Records contained in a dataset:
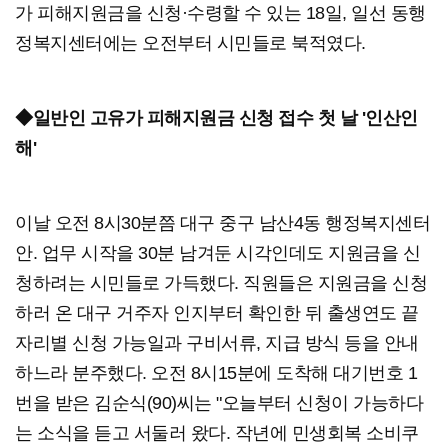
가 피해지원금을 신청·수령할 수 있는 18일, 일선 동행
정복지센터에는 오전부터 시민들로 북적였다.
◆일반인 고유가 피해지원금 신청 접수 첫 날 '인산인
해'
이날 오전 8시30분쯤 대구 중구 남산4동 행정복지센터
안. 업무 시작을 30분 남겨둔 시각인데도 지원금을 신
청하려는 시민들로 가득했다. 직원들은 지원금을 신청
하러 온 대구 거주자 인지부터 확인한 뒤 출생연도 끝
자리별 신청 가능일과 구비서류, 지급 방식 등을 안내
하느라 분주했다.
오전 8시15분에 도착해 대기번호 1
번을 받은 김순식(90)씨는 "오늘부터 신청이 가능하다
는 소식을 듣고 서둘러 왔다. 작년에 민생회복 소비쿠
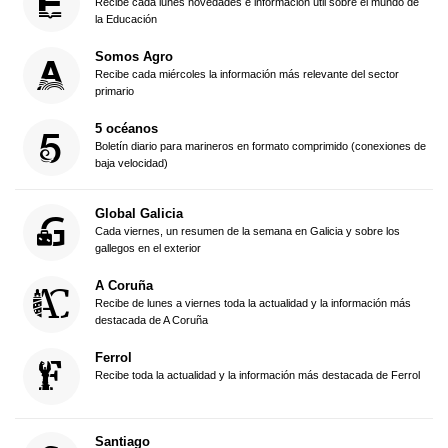
Recibe cada lunes novedades e información útil sobre el mundo de
la Educación
Somos Agro
Recibe cada miércoles la información más relevante del sector
primario
5 océanos
Boletín diario para marineros en formato comprimido (conexiones de
baja velocidad)
Global Galicia
Cada viernes, un resumen de la semana en Galicia y sobre los
gallegos en el exterior
A Coruña
Recibe de lunes a viernes toda la actualidad y la información más
destacada de A Coruña
Ferrol
Recibe toda la actualidad y la información más destacada de Ferrol
Santiago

## Assigned task
Once the pictures are set aside, restate the remaining data above exactly.

## Response to the task
가 피해지원금을 신청·수령할 수 있는 18일, 일선 동행
정복지센터에는 오전부터 시민들로 북적였다.
◆일반인 고유가 피해지원금 신청 접수 첫 날 '인산인
해'
이날 오전 8시30분쯤 대구 중구 남산4동 행정복지센터
안. 업무 시작을 30분 남겨둔 시각인데도 지원금을 신
청하려는 시민들로 가득했다. 직원들은 지원금을 신청
하러 온 대구 거주자 인지부터 확인한 뒤 출생연도 끝
자리별 신청 가능일과 구비서류, 지급 방식 등을 안내
하느라 분주했다.
오전 8시15분에 도착해 대기번호 1
번을 받은 김순식(90)씨는 "오늘부터 신청이 가능하다
는 소식을 듣고 서둘러 왔다. 작년에 민생회복 소비쿠
Recibe cada lunes novedades e información útil sobre el mundo de
la Educación
Somos Agro
Recibe cada miércoles la información más relevante del sector
primario
5 océanos
Boletín diario para marineros en formato comprimido (conexiones de
baja velocidad)
Global Galicia
Cada viernes, un resumen de la semana en Galicia y sobre los
gallegos en el exterior
A Coruña
Recibe de lunes a viernes toda la actualidad y la información más
destacada de A Coruña
Ferrol
Recibe toda la actualidad y la información más destacada de Ferrol
Santiago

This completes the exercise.